Slow consumer spending and sticky inflation have led to two consecutive quarters of economic contraction in the European Union. That means that the eurozone fell into a recession over the winter months, and growth this year is likely to be weak.
Economists say that the recession is mild and the broader European economy has managed to avoid a serious downturn — but they're also focused on the spillover effects onto the United States and the global economy.
If Europe sneezes, the economists ask, is it possible that the United States catches a cold?
The answer, said Federal Reserve Bank of New York economists Ozge Akinci and Paolo Pesenti, is more like "when Europe catches a cold the rest of the world sneezes."
What's happening: The 20 countries that use the euro fell into a mild recession around the turn of the year, as high inflation discouraged consumer spending and governments tightened their purse strings, according to a recent revision of data. That means both the eurozone and the whole of the EU are now lagging the US economy.
In the first three months of the year, economic output in the eurozone dropped 0.1% compared with the previous quarter, following a decline of the same magnitude in the final quarter of 2022.
GDP across the Atlantic, meanwhile, rose 0.3% in the first quarter after an increase of 0.6% in the fourth quarter last year, according to data from the Organisation for Economic Co-operation and Development.
But things may not stay that way for long.
Akinci and Pesenti recently examined whether economic crises in Europe have affected the US over the past thirty years. The answer, they reported, is a "(moderate) yes."
European developments, they found, can affect the US in a number of ways: There are trade linkages, as US residents use goods and services imported from Europe, and produce goods and services exported abroad.

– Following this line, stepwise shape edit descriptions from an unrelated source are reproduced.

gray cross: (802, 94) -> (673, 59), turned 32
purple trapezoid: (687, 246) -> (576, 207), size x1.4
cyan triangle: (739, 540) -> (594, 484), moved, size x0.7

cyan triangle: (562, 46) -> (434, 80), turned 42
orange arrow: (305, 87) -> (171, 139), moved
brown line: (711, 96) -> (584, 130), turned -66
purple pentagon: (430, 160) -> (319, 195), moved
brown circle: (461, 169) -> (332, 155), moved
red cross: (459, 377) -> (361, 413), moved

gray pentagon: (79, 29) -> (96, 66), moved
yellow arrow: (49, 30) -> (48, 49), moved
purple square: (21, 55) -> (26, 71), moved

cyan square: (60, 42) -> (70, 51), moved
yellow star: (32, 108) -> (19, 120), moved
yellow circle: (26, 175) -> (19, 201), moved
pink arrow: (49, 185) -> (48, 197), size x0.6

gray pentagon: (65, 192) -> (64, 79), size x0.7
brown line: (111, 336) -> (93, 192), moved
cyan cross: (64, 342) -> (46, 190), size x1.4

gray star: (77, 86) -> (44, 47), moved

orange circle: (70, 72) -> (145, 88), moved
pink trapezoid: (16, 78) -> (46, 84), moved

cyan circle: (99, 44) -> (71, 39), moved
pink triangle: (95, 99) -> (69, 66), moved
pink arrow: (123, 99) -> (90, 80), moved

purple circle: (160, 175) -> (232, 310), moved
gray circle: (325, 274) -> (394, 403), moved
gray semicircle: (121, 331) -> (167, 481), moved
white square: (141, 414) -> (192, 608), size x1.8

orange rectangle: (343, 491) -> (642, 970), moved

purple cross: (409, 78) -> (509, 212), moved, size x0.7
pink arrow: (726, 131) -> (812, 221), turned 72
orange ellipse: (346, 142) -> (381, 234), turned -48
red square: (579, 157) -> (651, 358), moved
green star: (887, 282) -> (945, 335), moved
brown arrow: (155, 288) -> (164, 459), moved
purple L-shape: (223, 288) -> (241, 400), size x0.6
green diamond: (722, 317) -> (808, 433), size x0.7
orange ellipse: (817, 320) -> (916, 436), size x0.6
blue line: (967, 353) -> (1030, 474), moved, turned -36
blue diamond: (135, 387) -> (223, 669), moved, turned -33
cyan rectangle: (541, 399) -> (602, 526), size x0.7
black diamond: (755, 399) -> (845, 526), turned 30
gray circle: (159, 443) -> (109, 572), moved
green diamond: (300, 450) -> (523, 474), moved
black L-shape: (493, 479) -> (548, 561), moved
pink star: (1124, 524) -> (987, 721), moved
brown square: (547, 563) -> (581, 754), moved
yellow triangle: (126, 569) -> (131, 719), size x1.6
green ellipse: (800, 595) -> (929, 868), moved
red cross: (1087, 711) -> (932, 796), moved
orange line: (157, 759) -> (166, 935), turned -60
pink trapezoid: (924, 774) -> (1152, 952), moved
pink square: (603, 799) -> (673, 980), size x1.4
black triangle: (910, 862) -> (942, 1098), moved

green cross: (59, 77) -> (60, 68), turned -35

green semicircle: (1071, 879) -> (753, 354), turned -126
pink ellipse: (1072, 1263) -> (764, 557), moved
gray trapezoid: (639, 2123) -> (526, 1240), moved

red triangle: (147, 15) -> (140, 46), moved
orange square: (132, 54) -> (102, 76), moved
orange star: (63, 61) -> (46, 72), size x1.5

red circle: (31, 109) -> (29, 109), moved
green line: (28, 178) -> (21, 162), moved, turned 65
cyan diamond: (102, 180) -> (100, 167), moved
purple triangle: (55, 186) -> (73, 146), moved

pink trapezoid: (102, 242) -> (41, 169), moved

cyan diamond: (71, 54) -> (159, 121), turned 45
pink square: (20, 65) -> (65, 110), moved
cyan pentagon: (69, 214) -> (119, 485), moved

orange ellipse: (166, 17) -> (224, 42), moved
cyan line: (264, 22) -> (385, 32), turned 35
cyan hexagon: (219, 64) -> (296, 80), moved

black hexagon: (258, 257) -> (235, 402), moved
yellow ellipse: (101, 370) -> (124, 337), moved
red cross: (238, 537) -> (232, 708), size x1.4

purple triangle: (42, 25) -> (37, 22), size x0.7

Cross-border financial flows, when US banks and businesses lend to and borrow from Europeans and European financial institutions, can also be interrupted.
Exchange rates also influence US inflation and global confidence shocks can have a knock on effect.
Retracing history: Take 2012, for instance, when Europe fell into a multi-year debt crisis.
Concerns about fiscal health in Europe, especially in Greece, led to a credit crunch across the continent. That concerned the US Federal Reserve. In the minutes from the Fed's September 2012 meeting, they spoke about their fear of contagion.
Policymakers "noted that a high level of uncertainty regarding the European fiscal and banking crisis and the outlook for US fiscal and regulatory policies was weighing on confidence, thereby restraining household and business spending," the notes said.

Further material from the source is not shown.